Record excerpts
──────

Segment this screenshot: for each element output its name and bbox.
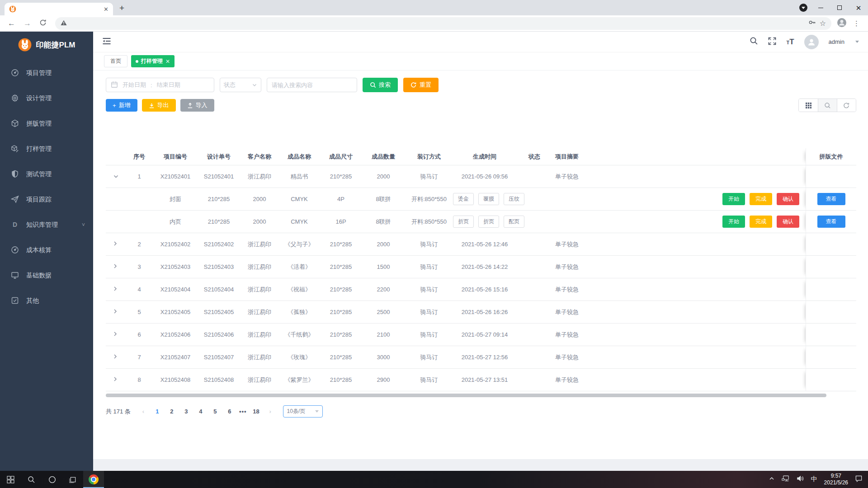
process-tag[interactable]: 配页 <box>504 216 524 228</box>
action-center-icon[interactable] <box>855 475 863 484</box>
taskbar-clock[interactable]: 9:57 2021/5/26 <box>824 473 848 486</box>
table-row[interactable]: 8X21052408S21052408浙江易印《紫罗兰》210*2852900骑… <box>106 369 856 391</box>
sidebar-item-testing-management[interactable]: 测试管理 <box>0 162 93 187</box>
expand-row-icon[interactable] <box>106 331 125 338</box>
sidebar-item-design-management[interactable]: 设计管理 <box>0 86 93 111</box>
horizontal-scrollbar[interactable] <box>106 394 856 398</box>
new-tab-button[interactable]: + <box>119 4 124 12</box>
next-page-icon[interactable]: › <box>265 408 276 415</box>
network-icon[interactable] <box>782 475 790 484</box>
tab-close-icon[interactable]: ✕ <box>104 6 108 13</box>
search-input[interactable] <box>272 82 352 89</box>
expand-row-icon[interactable] <box>106 376 125 383</box>
table-row[interactable]: 7X21052407S21052407浙江易印《玫瑰》210*2853000骑马… <box>106 346 856 369</box>
collapse-row-icon[interactable] <box>106 173 125 180</box>
finish-button[interactable]: 完成 <box>750 193 772 205</box>
page-number[interactable]: 6 <box>224 406 236 418</box>
reset-button[interactable]: 重置 <box>403 78 439 92</box>
window-close-button[interactable]: ✕ <box>849 0 868 15</box>
username[interactable]: admin <box>829 38 844 45</box>
address-bar[interactable]: ☆ <box>55 17 831 30</box>
reload-icon[interactable] <box>39 19 47 28</box>
forward-icon[interactable]: → <box>24 19 31 27</box>
date-end-placeholder[interactable]: 结束日期 <box>157 81 180 89</box>
expand-row-icon[interactable] <box>106 241 125 248</box>
sidebar-item-knowledge-base[interactable]: D知识库管理˅ <box>0 212 93 238</box>
search-button[interactable]: 搜索 <box>363 78 398 92</box>
media-controls-icon[interactable] <box>799 4 807 12</box>
user-caret-icon[interactable] <box>855 41 859 43</box>
window-maximize-button[interactable] <box>830 0 849 15</box>
process-tag[interactable]: 折页 <box>453 216 474 228</box>
process-tag[interactable]: 压纹 <box>504 193 524 205</box>
taskbar-search-icon[interactable] <box>21 471 42 488</box>
expand-row-icon[interactable] <box>106 263 125 270</box>
cortana-icon[interactable] <box>42 471 62 488</box>
tray-chevron-up-icon[interactable] <box>769 475 775 483</box>
sidebar-item-other[interactable]: 其他 <box>0 288 93 314</box>
page-number[interactable]: 18 <box>250 406 262 418</box>
table-row[interactable]: 3X21052403S21052403浙江易印《活着》210*2851500骑马… <box>106 256 856 278</box>
search-field[interactable] <box>267 78 357 92</box>
grid-view-icon[interactable] <box>799 99 818 112</box>
task-view-icon[interactable] <box>62 471 83 488</box>
chrome-taskbar-icon[interactable] <box>83 471 104 488</box>
back-icon[interactable]: ← <box>8 19 15 27</box>
process-tag[interactable]: 烫金 <box>453 193 474 205</box>
page-number[interactable]: 2 <box>166 406 178 418</box>
table-row[interactable]: 4X21052404S21052404浙江易印《祝福》210*2852200骑马… <box>106 278 856 301</box>
browser-tab[interactable]: ✕ <box>5 3 113 15</box>
window-minimize-button[interactable] <box>811 0 830 15</box>
date-start-placeholder[interactable]: 开始日期 <box>123 81 146 89</box>
view-button[interactable]: 查看 <box>817 216 845 228</box>
profile-icon[interactable] <box>837 18 847 29</box>
table-row[interactable]: 2X21052402S21052402浙江易印《父与子》210*2852000骑… <box>106 233 856 256</box>
page-number[interactable]: 3 <box>180 406 192 418</box>
sidebar-item-project-tracking[interactable]: 项目跟踪 <box>0 187 93 212</box>
ime-indicator[interactable]: 中 <box>811 475 817 483</box>
process-tag[interactable]: 折页 <box>478 216 499 228</box>
confirm-button[interactable]: 确认 <box>777 193 799 205</box>
page-number[interactable]: 5 <box>209 406 221 418</box>
menu-kebab-icon[interactable]: ⋮ <box>853 19 860 28</box>
table-row[interactable]: 5X21052405S21052405浙江易印《孤独》210*2852500骑马… <box>106 301 856 324</box>
sidebar-item-basic-data[interactable]: 基础数据 <box>0 263 93 288</box>
sidebar-collapse-icon[interactable] <box>102 37 111 47</box>
bookmark-star-icon[interactable]: ☆ <box>820 19 826 28</box>
process-tag[interactable]: 覆膜 <box>478 193 499 205</box>
export-button[interactable]: 导出 <box>142 99 176 112</box>
confirm-button[interactable]: 确认 <box>777 216 799 228</box>
table-row[interactable]: 1X21052401S21052401浙江易印精品书210*2852000骑马订… <box>106 165 856 188</box>
finish-button[interactable]: 完成 <box>750 216 772 228</box>
add-button[interactable]: + 新增 <box>106 99 137 112</box>
status-select[interactable]: 状态 <box>220 78 261 92</box>
start-button[interactable]: 开始 <box>722 193 745 205</box>
table-row[interactable]: 6X21052406S21052406浙江易印《千纸鹤》210*2852100骑… <box>106 324 856 346</box>
expand-row-icon[interactable] <box>106 286 125 293</box>
page-ellipsis[interactable]: ••• <box>239 408 247 415</box>
refresh-icon[interactable] <box>837 99 856 112</box>
page-number[interactable]: 4 <box>195 406 207 418</box>
page-size-select[interactable]: 10条/页 <box>283 405 323 418</box>
volume-icon[interactable] <box>797 475 804 484</box>
expand-row-icon[interactable] <box>106 354 125 361</box>
view-button[interactable]: 查看 <box>817 193 845 205</box>
sidebar-item-imposition-management[interactable]: 拼版管理 <box>0 111 93 136</box>
font-size-icon[interactable]: TT <box>786 38 794 47</box>
fullscreen-icon[interactable] <box>768 37 776 47</box>
tab-close-icon[interactable]: ✕ <box>165 58 170 65</box>
prev-page-icon[interactable]: ‹ <box>138 408 149 415</box>
sidebar-item-cost-accounting[interactable]: 成本核算 <box>0 238 93 263</box>
scrollbar-thumb[interactable] <box>106 394 826 397</box>
tab-home[interactable]: 首页 <box>104 55 127 67</box>
sidebar-item-proofing-management[interactable]: 打样管理 <box>0 136 93 162</box>
page-number[interactable]: 1 <box>151 406 163 418</box>
avatar[interactable] <box>804 35 819 49</box>
start-button[interactable] <box>0 471 21 488</box>
date-range-picker[interactable]: 开始日期 : 结束日期 <box>106 78 214 92</box>
column-search-icon[interactable] <box>818 99 837 112</box>
not-secure-icon[interactable] <box>61 19 67 28</box>
tab-proofing-active[interactable]: 打样管理 ✕ <box>131 55 175 67</box>
sidebar-item-project-management[interactable]: 项目管理 <box>0 61 93 86</box>
import-button[interactable]: 导入 <box>180 99 214 112</box>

──────

What you have to do
Line by line, write out the entries exactly, and leave the pictures out.

Result of this exercise
Segment this screenshot: for each element output its name and bbox.
process-tag[interactable]: 配页 <box>504 216 524 228</box>
action-center-icon[interactable] <box>855 475 863 484</box>
taskbar-clock[interactable]: 9:57 2021/5/26 <box>824 473 848 486</box>
table-row[interactable]: 8X21052408S21052408浙江易印《紫罗兰》210*2852900骑… <box>106 369 856 391</box>
sidebar-item-testing-management[interactable]: 测试管理 <box>0 162 93 187</box>
expand-row-icon[interactable] <box>106 331 125 338</box>
sidebar-item-design-management[interactable]: 设计管理 <box>0 86 93 111</box>
horizontal-scrollbar[interactable] <box>106 394 856 398</box>
new-tab-button[interactable]: + <box>119 4 124 12</box>
next-page-icon[interactable]: › <box>265 408 276 415</box>
network-icon[interactable] <box>782 475 790 484</box>
tab-close-icon[interactable]: ✕ <box>104 6 108 13</box>
search-input[interactable] <box>272 82 352 89</box>
expand-row-icon[interactable] <box>106 376 125 383</box>
table-row[interactable]: 7X21052407S21052407浙江易印《玫瑰》210*2853000骑马… <box>106 346 856 369</box>
collapse-row-icon[interactable] <box>106 173 125 180</box>
finish-button[interactable]: 完成 <box>750 193 772 205</box>
page-number[interactable]: 6 <box>224 406 236 418</box>
reset-button[interactable]: 重置 <box>403 78 439 92</box>
window-close-button[interactable]: ✕ <box>849 0 868 15</box>
username[interactable]: admin <box>829 38 844 45</box>
address-bar[interactable]: ☆ <box>55 17 831 30</box>
reload-icon[interactable] <box>39 19 47 28</box>
forward-icon[interactable]: → <box>24 19 31 27</box>
date-end-placeholder[interactable]: 结束日期 <box>157 81 180 89</box>
expand-row-icon[interactable] <box>106 241 125 248</box>
sidebar-item-knowledge-base[interactable]: D知识库管理˅ <box>0 212 93 238</box>
search-button[interactable]: 搜索 <box>363 78 398 92</box>
media-controls-icon[interactable] <box>799 4 807 12</box>
user-caret-icon[interactable] <box>855 41 859 43</box>
window-maximize-button[interactable] <box>830 0 849 15</box>
process-tag[interactable]: 折页 <box>453 216 474 228</box>
process-tag[interactable]: 压纹 <box>504 193 524 205</box>
taskbar-search-icon[interactable] <box>21 471 42 488</box>
expand-row-icon[interactable] <box>106 263 125 270</box>
cortana-icon[interactable] <box>42 471 62 488</box>
tray-chevron-up-icon[interactable] <box>769 475 775 483</box>
sidebar-item-other[interactable]: 其他 <box>0 288 93 314</box>
page-number[interactable]: 18 <box>250 406 262 418</box>
table-row[interactable]: 3X21052403S21052403浙江易印《活着》210*2851500骑马… <box>106 256 856 278</box>
search-field[interactable] <box>267 78 357 92</box>
grid-view-icon[interactable] <box>799 99 818 112</box>
task-view-icon[interactable] <box>62 471 83 488</box>
chrome-taskbar-icon[interactable] <box>83 471 104 488</box>
back-icon[interactable]: ← <box>8 19 15 27</box>
process-tag[interactable]: 烫金 <box>453 193 474 205</box>
page-number[interactable]: 2 <box>166 406 178 418</box>
table-row[interactable]: 4X21052404S21052404浙江易印《祝福》210*2852200骑马… <box>106 278 856 301</box>
browser-tab[interactable]: ✕ <box>5 3 113 15</box>
window-minimize-button[interactable] <box>811 0 830 15</box>
date-start-placeholder[interactable]: 开始日期 <box>123 81 146 89</box>
view-button[interactable]: 查看 <box>817 216 845 228</box>
profile-icon[interactable] <box>837 18 847 29</box>
table-row[interactable]: 2X21052402S21052402浙江易印《父与子》210*2852000骑… <box>106 233 856 256</box>
page-number[interactable]: 3 <box>180 406 192 418</box>
sidebar-item-project-tracking[interactable]: 项目跟踪 <box>0 187 93 212</box>
ime-indicator[interactable]: 中 <box>811 475 817 483</box>
process-tag[interactable]: 折页 <box>478 216 499 228</box>
confirm-button[interactable]: 确认 <box>777 193 799 205</box>
page-number[interactable]: 5 <box>209 406 221 418</box>
menu-kebab-icon[interactable]: ⋮ <box>853 19 860 28</box>
table-row[interactable]: 5X21052405S21052405浙江易印《孤独》210*2852500骑马… <box>106 301 856 324</box>
sidebar-item-basic-data[interactable]: 基础数据 <box>0 263 93 288</box>
sidebar-collapse-icon[interactable] <box>102 37 111 47</box>
bookmark-star-icon[interactable]: ☆ <box>820 19 826 28</box>
process-tag[interactable]: 覆膜 <box>478 193 499 205</box>
export-button[interactable]: 导出 <box>142 99 176 112</box>
confirm-button[interactable]: 确认 <box>777 216 799 228</box>
table-row[interactable]: 1X21052401S21052401浙江易印精品书210*2852000骑马订… <box>106 165 856 188</box>
finish-button[interactable]: 完成 <box>750 216 772 228</box>
add-button[interactable]: + 新增 <box>106 99 137 112</box>
status-select[interactable]: 状态 <box>220 78 261 92</box>
start-button[interactable]: 开始 <box>722 193 745 205</box>
table-row[interactable]: 6X21052406S21052406浙江易印《千纸鹤》210*2852100骑… <box>106 324 856 346</box>
expand-row-icon[interactable] <box>106 286 125 293</box>
page-ellipsis[interactable]: ••• <box>239 408 247 415</box>
refresh-icon[interactable] <box>837 99 856 112</box>
page-number[interactable]: 4 <box>195 406 207 418</box>
page-size-select[interactable]: 10条/页 <box>283 405 323 418</box>
volume-icon[interactable] <box>797 475 804 484</box>
expand-row-icon[interactable] <box>106 354 125 361</box>
view-button[interactable]: 查看 <box>817 193 845 205</box>
sidebar-item-imposition-management[interactable]: 拼版管理 <box>0 111 93 136</box>
font-size-icon[interactable]: TT <box>786 38 794 47</box>
fullscreen-icon[interactable] <box>768 37 776 47</box>
tab-close-icon[interactable]: ✕ <box>165 58 170 65</box>
prev-page-icon[interactable]: ‹ <box>138 408 149 415</box>
sidebar-item-cost-accounting[interactable]: 成本核算 <box>0 238 93 263</box>
scrollbar-thumb[interactable] <box>106 394 826 397</box>
tab-home[interactable]: 首页 <box>104 55 127 67</box>
sidebar-item-proofing-management[interactable]: 打样管理 <box>0 136 93 162</box>
page-number[interactable]: 1 <box>151 406 163 418</box>
avatar[interactable] <box>804 35 819 49</box>
start-button[interactable] <box>0 471 21 488</box>
date-range-picker[interactable]: 开始日期 : 结束日期 <box>106 78 214 92</box>
column-search-icon[interactable] <box>818 99 837 112</box>
not-secure-icon[interactable] <box>61 19 67 28</box>
tab-proofing-active[interactable]: 打样管理 ✕ <box>131 55 175 67</box>
sidebar-item-project-management[interactable]: 项目管理 <box>0 61 93 86</box>
import-button[interactable]: 导入 <box>180 99 214 112</box>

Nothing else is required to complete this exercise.